# When you love your Hav.....



## DuketheDog (May 1, 2017)

*YOU GET THEM A SELF PORTRAIT! *
Duke couldn't be more thrilled with is portrait, I could not resit. I'm a little bit of a crazy dog mom. 
Duke is getting so fluffy again.. if you were reading my other post about when I had to shave him from matting this photo was taken a few days ago!

I LOVE MY DUKE!


----------



## hlang (Jan 21, 2018)

Every picture of Duke he is smiling is he always that happy?? Very photogenic. Thanks for sharing the progression of hair growth for those of us who haven't yet gone thru that process.


----------



## krandall (Jun 11, 2009)

Awww, he's a cute boy! And I love his portrait!


----------



## Marni (Apr 1, 2017)

:|:|Zoey barks angrily at her reflection in the sliders. I am afraid she would take exception to a large portrait as well. You are fortunate that Duke has such a happy go lucky nature, as well as a strong sense of self worth. He is a delightful boy!


----------



## ShamaMama (Jul 27, 2015)

SO CUTE! Thanks for posting!


----------



## DuketheDog (May 1, 2017)

hlang said:


> Every picture of Duke he is smiling is he always that happy?? Very photogenic.

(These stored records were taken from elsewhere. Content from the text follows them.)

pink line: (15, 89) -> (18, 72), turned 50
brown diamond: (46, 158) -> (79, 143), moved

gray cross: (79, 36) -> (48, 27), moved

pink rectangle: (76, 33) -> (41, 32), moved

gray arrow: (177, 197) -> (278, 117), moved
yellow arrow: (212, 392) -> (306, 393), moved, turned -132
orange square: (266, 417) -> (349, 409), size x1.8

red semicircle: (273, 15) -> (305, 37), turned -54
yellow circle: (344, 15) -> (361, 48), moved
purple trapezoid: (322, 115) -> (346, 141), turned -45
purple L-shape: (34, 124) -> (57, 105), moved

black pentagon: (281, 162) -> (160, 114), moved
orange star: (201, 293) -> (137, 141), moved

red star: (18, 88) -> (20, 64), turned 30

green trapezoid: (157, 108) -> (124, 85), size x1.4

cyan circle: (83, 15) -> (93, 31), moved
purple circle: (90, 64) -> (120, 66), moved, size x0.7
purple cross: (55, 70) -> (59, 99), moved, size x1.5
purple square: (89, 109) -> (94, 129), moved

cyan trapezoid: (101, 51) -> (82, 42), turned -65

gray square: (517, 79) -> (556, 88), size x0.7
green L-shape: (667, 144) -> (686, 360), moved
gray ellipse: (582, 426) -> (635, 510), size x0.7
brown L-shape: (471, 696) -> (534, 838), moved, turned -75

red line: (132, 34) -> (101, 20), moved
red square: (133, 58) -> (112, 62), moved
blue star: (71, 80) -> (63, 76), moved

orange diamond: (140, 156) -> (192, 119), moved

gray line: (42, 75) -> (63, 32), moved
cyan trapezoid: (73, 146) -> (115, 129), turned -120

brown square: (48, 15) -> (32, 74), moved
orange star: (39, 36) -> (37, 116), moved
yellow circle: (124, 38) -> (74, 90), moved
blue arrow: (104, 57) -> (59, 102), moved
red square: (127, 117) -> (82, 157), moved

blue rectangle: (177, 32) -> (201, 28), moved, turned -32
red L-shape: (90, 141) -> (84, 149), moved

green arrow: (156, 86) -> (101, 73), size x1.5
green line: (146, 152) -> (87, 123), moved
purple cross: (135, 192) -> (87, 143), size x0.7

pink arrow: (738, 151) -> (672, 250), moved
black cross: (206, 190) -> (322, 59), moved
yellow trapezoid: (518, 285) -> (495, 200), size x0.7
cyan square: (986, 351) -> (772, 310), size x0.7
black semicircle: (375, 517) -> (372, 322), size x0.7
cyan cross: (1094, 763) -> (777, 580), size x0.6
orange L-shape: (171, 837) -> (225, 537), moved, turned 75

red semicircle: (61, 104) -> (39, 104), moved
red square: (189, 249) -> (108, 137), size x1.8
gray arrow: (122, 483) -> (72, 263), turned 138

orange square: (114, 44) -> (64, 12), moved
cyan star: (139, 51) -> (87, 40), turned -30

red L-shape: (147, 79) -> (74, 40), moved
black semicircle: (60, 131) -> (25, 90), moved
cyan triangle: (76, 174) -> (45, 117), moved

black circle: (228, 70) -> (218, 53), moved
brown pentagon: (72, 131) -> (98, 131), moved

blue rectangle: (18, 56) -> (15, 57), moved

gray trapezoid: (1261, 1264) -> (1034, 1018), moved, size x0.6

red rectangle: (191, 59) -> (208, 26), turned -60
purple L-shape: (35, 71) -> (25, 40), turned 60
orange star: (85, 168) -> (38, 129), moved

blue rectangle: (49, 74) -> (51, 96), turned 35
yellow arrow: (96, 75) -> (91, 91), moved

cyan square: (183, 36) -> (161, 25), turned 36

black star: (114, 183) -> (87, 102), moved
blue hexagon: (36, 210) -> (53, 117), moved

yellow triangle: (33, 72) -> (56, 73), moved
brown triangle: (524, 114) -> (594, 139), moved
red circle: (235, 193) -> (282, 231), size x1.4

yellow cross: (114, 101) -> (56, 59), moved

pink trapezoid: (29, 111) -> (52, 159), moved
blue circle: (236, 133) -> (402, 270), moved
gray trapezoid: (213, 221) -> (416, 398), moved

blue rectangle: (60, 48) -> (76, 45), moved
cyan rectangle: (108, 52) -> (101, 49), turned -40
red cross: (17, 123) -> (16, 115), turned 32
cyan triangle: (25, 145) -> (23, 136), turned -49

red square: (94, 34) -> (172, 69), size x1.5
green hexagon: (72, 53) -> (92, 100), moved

Thanks for sharing the progression of hair growth for those of us who haven't yet gone thru that process.


Duke is ALWAYS happy he is the most easiest dog to please.

Thanks everyone for the reply's I swear I'm a little nervous to ever add another dog again to our pack, since Duke is like the definition of a dream dog!


----------



## Zoe093014 (Jan 27, 2015)

Great portrait of a happy little Duke!


----------



## LoriJack (Aug 21, 2017)

I just love the portrait and the beautiful dog!!

https://ios.pitapata.com/view.php/488570b129037a4c5c53a830510801cb/2/4/22.png itaPata Dogshttps://pitapata.com


----------



## Bowie's Mom (Oct 1, 2016)

Love it and love Duke! Duke sounds a lot like Bowie, just a happy-go-lucky pup, I'm keeping Bowie as my one and only!


----------